Não obstante, ganha a concorrência uma empresa japonesa, a
Fujitsu. O governo americano interveio contra essa aquisição, sob o
argumento de que a produção fora
do país acarretaria perda de capacidade tecnológica. Os japoneses
ofereceram-se, então, para montar
uma fábrica nos EUA, o que foi rechaçado com ainda maior vigor
pelo governo americano. E a aquisição teve que ser realizada nos
EUA, em empresa americana.
Ora, os EUA não estavam apenas defendendo uma indústria
própria. Antes de mais nada, preservavam seu desenvolvimento
tecnológico futuro. Embora possuíssem um aparato tecnológico
muito mais avançado à época do
que o Japão, sabiam que perderiam essa vantagem com a cessão
do próprio mercado.
A implantação de uma fábrica
japonesa nos EUA traria certamente vantagens a curto prazo
(investimentos) e a médio prazo
(empregos, renda etc). Todavia, a
longo prazo, haveria prejuízos irreparáveis para a indústria americana, como perdas de competitividade devido à redução de atividades de pesquisas, que, por sua vez,
tornariam-se insustentáveis sem
níveis adequados de produção.
Outro fator que justificaria em si
a decisão protecionista americana
é a cultura empresarial característica da indústria japonesa. Quantas indústrias de autopeças brasileiras conseguem fornecer para
montadoras japonesas? Preferem
essas importar ou trazer uma fornecedora do Japão. Basta lembrar
que praticamente todo o sistema
produtivo japonês é composto por
apenas seis gigantescos conglomerados, ou melhor, feudos.

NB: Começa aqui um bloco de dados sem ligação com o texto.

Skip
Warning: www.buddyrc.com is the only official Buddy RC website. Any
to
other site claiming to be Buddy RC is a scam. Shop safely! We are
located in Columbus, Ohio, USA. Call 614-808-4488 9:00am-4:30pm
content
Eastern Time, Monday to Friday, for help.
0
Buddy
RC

Pois bem, o Brasil, depois de longas discussões, escolheu a tecnologia japonesa para seu sistema de
TV. Mostrou coragem. Nenhum
outro país do mundo o fez, senão o
próprio Japão, cuja televisão é estatizada e, portanto, funciona também como agência reguladora. A
diferença essencial entre a tecnologia japonesa e as duas outras é que
a primeira faz com que todo usuário eventual se submeta às empresas de televisão, enquanto com a
adoção de uma das outras tecnologias a telefonia móvel e outras formas de comunicação interativa se
tornam autônomas, ou seja, não
precisam ser intermediadas pelas
empresas de televisão.
Podemos compreender, portanto, por que as empresas de TV escolheram e moveram mundos e
fundos para que fosse escolhida a
tecnologia japonesa. Pode-se imaginar que imenso poder político e
financeiro conseguiram. Qualquer
outra consideração sobre características tecnológicas ou patrimonial é perfumaria.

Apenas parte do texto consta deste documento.